My mother has never been one to cuss. Coming from a religious family, her language was fairly clean. That day my mother told me to “go kick some ass.” It was her way of showing support because “good luck” was just not going to cut it. From then on, it became a tradition. At every competition, it would be the last thing she would say to me before I went to warm up.

When I was in eighth grade, I grew tired of the same old sports I had been participating in for years. After watching my sister’s competitions, I knew exactly what sport I wanted to do next. Competitive cheerleading. Notice I said competitive cheerleading, not sideline cheerleading. Yes, there is a difference.

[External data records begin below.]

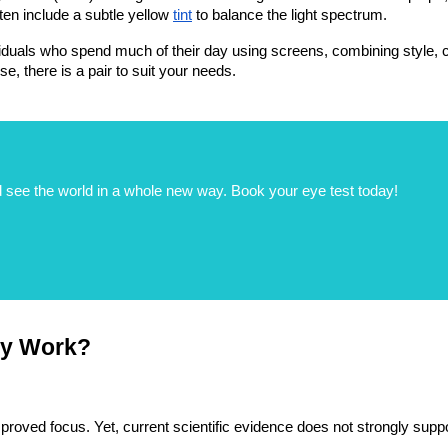
ten include a subtle yellow
tint
 to balance the light spectrum.
duals who spend much of their day using screens, combining style, c
se, there is a pair to suit your needs.
 see the world in a whole new way. Book your eye test today!
ly Work?
roved focus. Yet, current scientific evidence does not strongly support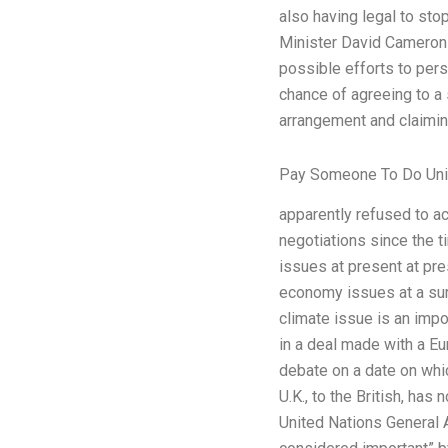
also having legal to sto
Minister David Cameron m
possible efforts to pers
chance of agreeing to a 
arrangement and claiming
Pay Someone To Do Univ
apparently refused to ac
negotiations since the 
issues at present at pre
economy issues at a summ
climate issue is an impor
in a deal made with a 
debate on a date on whic
U.K., to the British, has
United Nations General 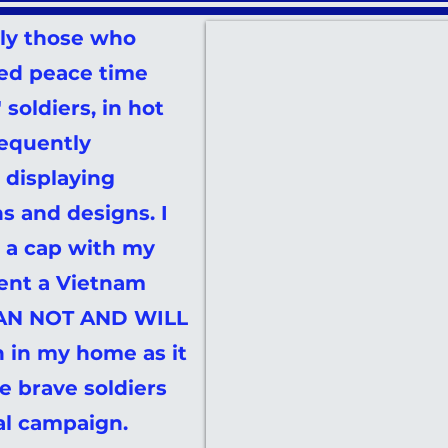
lly those who
ed peace time
soldiers, in hot
requently
displaying
ns and designs. I
 a cap with my
ent a Vietnam
 CAN NOT AND WILL
 in my home as it
e brave soldiers
al campaign.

Breathe. This is the moment. Eight months, two weeks, four days. The moment we’ve been preparing for. In. Out. It’s almost time. The crowd waits quietly. Dim the lights, it’s show time. Our name is called. We step out onto the stage. Breathe. Spotlight on us. Loud cheers from all around. Take our spots. Stand patient for the music to come on. In. Out. Take it all in. Staring down at the blue mat. Bright white shoes, torn and beat from practice. Focus. Eyes closed. One last deep breath. This is where we belong. We earned it. Now prove it to them.

I wanted something much harder than what I was used to, something where there was always a new skill to obtain. That way, I could never get bored. Almost like playing a video game. There’s a second level after you beat the first level and a third after you beat the second and so on. Cheerleading was the hardest sport I had ever done. No other sport had pushed me to flip upside down or fly through the air. I question how some of that stuff is possible anyway. Our routine is only two and a half minutes, but our bodies are pushed, testing how far they can go — to the point where it feels like they might just give out. But the feeling at the end of it all is so worth it.

I have a full-time job with cheerleading. Hours and hours of listening to the music to memorize it completely. Running and conditioning to make it through the routine without collapsing. Bruise after bruise from getting elbowed and kicked while throwing a girl into the air. Even when I’m not at practice, I’m practicing. Playing the dance a few hundred times in my head. Attending extra classes to perfect my tumbling skills. Imagining the perfect routine over and over, until failure seems impossible. It all seems so insane. All this time and effort for what? A trophy?

My body still aches. Quite honestly I don’t think it will ever heal. My back will only get worse with age, as will my knees, but I wouldn’t take back any of the time I spent falling on them. I wouldn’t take back the hundreds of bruises or busted lips I went home with. Nor would I take back the nights spent stretching and icing sore muscles.

There’s only one big competition that matters. One reason why we push ourselves so hard to reach perfection. Nationals. All year we train and prepare. We break our bodies, and souls, for those two and a half minutes under the bright lights. The crowd screams loudly when we hit the skill we’ve been drilling for months. Our coach jumps up and down when we finally put into action everything she’s been yelling at us during practices. And when it’s all done, we hit our final pose.

No matter what place we get, the best part about cheerleading is how close of a team we are. My teammates have become my second family. Let’s face it, being around the same people for eight hours a week nearly all year round, you tend to bond with each other. Forget having boundaries as well; that’s a luxury you do not get. There is no longer this girl and that girl, only us.